Highvacuum Soil Vapor Extraction System
In September 1994, the NMSHTD retained a second consultant, Daniel B. Stephens & Associates, Inc. (DBS&A) to design and implement a corrective action system at the Artesia Patrol Yard. Sections 3.1 and 3.2 outline DBS&A's rationale for and design of the high-vacuum SVE system for the Artesia Yard. The techniques used to enhance the recovery of petroleum vapors from the vadose zone are described in Sections 3.3 and 3.4. These techniques extended the operation of the high-vacuum SVE system and allowed a more effective cleanup of the vadose zone in preparation for the current phase of bioventing.
3.1 Evaluation for High-Vacuum Soil Vapor Extraction
Although the Artesia Yard was not an ideal site for the use of SVE technology, it was the most reasonable alternative, given the depth of contamination and the estimated volume of product that had been released. Excavation to the contamination depth of 55 or 60 feet bgs was not attractive from an operational or economic standpoint. Direct recovery of PSH was a very slow process (hand bailing was tried for a period of time, with limited success), especially for the conservatively estimated 50,000 gallons of gasoline that had been released over the years at this site.
Accordingly, in preparation for designing the corrective action system, DBS&A carefully evaluated the existing SVE pilot test data.
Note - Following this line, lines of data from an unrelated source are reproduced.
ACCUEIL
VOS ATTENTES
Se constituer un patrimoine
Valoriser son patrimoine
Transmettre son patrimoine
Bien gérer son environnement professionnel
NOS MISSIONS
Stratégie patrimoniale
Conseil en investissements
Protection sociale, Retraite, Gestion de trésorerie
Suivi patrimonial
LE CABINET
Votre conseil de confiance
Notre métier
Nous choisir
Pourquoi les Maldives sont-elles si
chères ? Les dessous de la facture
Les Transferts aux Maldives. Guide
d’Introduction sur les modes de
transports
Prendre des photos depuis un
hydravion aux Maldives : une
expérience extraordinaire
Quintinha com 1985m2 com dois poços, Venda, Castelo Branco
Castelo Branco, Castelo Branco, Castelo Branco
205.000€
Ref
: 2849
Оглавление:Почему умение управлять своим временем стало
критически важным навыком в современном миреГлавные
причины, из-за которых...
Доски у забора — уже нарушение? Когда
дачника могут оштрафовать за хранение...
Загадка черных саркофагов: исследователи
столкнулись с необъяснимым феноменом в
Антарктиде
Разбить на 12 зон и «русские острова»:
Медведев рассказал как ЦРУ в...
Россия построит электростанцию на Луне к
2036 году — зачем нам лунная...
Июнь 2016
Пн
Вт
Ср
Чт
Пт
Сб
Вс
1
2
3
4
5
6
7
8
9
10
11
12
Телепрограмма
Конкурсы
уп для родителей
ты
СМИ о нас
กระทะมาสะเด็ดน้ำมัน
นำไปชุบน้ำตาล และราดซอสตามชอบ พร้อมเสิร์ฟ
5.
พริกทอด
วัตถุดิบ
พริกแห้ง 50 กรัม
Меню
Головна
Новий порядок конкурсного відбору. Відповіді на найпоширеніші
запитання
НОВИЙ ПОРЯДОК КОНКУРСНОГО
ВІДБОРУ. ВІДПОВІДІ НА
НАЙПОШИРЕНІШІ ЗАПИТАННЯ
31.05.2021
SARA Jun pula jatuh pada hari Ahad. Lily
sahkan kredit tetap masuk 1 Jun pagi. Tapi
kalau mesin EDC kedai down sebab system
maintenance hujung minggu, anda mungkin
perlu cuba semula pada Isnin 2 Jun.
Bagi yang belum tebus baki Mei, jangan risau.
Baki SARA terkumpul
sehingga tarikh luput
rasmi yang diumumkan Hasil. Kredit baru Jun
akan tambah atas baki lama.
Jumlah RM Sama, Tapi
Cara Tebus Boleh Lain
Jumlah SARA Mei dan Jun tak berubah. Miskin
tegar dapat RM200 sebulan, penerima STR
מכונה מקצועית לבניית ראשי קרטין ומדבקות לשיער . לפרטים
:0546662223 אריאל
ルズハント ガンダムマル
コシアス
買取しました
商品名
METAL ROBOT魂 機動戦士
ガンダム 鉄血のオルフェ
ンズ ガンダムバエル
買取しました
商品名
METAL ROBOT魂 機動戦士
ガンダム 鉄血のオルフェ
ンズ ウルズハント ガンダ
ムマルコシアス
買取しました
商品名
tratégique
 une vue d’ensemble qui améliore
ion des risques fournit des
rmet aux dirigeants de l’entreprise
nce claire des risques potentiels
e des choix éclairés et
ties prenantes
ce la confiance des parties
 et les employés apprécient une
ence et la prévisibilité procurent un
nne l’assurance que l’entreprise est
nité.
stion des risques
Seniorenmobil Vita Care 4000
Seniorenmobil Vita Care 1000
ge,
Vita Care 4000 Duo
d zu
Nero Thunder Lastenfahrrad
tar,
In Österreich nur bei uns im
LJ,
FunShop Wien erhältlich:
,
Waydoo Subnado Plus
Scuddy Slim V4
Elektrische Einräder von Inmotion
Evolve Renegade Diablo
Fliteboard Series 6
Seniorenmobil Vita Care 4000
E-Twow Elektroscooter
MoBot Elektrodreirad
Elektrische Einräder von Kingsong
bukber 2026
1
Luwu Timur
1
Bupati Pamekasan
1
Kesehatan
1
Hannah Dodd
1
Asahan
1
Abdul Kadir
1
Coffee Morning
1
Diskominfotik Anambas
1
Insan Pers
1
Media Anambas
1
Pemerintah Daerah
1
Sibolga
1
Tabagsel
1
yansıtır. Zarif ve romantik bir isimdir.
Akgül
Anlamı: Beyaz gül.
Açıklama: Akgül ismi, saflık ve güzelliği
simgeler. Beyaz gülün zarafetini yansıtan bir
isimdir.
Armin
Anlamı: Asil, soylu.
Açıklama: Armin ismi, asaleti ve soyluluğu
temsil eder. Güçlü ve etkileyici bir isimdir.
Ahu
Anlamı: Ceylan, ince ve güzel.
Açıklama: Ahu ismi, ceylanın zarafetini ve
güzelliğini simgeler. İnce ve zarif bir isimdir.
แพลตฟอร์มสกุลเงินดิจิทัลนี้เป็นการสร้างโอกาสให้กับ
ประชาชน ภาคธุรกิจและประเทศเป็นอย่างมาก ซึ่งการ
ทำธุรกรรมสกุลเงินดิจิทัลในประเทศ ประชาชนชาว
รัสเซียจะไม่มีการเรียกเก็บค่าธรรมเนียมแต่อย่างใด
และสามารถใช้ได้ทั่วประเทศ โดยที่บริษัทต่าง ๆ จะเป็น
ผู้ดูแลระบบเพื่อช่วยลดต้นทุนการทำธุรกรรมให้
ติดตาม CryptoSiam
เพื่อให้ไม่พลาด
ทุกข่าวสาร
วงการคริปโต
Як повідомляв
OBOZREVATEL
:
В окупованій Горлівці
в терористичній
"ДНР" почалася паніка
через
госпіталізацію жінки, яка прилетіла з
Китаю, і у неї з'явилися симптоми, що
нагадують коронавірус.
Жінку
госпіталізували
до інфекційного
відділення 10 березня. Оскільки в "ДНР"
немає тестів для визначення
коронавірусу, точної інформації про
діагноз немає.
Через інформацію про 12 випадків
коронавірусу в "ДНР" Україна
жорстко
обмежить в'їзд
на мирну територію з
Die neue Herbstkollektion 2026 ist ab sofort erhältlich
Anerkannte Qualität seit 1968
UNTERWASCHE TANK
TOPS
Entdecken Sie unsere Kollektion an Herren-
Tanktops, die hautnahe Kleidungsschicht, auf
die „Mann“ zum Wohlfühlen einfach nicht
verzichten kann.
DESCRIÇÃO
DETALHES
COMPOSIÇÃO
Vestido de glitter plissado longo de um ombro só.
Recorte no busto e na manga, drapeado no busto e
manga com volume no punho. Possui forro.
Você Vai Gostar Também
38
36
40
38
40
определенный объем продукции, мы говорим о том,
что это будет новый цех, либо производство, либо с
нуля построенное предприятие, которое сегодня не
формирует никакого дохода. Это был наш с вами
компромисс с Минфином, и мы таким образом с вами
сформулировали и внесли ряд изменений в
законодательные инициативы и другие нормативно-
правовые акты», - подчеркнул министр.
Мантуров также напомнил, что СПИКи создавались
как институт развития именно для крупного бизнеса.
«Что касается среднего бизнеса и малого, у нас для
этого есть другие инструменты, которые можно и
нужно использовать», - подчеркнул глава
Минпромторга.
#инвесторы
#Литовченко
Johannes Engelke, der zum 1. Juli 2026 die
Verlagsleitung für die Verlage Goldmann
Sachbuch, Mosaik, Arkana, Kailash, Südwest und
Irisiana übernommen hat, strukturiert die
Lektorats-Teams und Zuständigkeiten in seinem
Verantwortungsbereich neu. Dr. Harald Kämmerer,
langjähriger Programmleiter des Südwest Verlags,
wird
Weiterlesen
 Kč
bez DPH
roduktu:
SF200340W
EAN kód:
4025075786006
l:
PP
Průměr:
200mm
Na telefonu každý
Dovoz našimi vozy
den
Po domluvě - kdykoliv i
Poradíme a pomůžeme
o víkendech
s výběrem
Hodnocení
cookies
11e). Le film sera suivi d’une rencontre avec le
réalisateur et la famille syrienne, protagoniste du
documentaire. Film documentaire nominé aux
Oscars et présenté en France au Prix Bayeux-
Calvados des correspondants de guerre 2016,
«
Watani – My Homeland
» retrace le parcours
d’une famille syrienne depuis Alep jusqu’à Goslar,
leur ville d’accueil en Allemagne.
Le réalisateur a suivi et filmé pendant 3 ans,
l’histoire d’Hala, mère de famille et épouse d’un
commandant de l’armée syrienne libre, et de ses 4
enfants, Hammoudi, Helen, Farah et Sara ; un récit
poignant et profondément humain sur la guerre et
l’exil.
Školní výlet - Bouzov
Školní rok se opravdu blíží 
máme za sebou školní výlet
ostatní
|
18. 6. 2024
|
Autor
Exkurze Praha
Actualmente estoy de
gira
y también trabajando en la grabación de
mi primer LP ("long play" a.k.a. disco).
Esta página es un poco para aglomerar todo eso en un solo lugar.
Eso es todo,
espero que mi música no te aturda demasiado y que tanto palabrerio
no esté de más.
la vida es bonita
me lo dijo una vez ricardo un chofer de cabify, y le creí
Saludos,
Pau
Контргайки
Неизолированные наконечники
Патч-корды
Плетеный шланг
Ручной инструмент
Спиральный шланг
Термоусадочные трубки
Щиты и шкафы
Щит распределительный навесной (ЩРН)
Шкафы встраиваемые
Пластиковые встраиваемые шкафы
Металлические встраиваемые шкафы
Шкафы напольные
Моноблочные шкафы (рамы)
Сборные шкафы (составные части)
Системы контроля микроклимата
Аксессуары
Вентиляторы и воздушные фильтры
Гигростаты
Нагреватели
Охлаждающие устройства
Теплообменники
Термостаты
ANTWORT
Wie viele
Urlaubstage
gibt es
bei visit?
If the design parameters suggested by this test had been used, an inordinately large number of SVE wells (more than 100) would have been required for the site. Therefore, DBS&A elected to conduct a high-vacuum (75 to 200 inches wc) SVE pilot test prior to developing a design for the corrective action system.
DBS&A also defined the southern extent of perched groundwater with the installation of a dry borehole south of the site. Field measurements in the existing monitor wells showed that an extensive layer (up to 4 feet thick in the well bores) of PSH remained on the perched water table (Fig. 5).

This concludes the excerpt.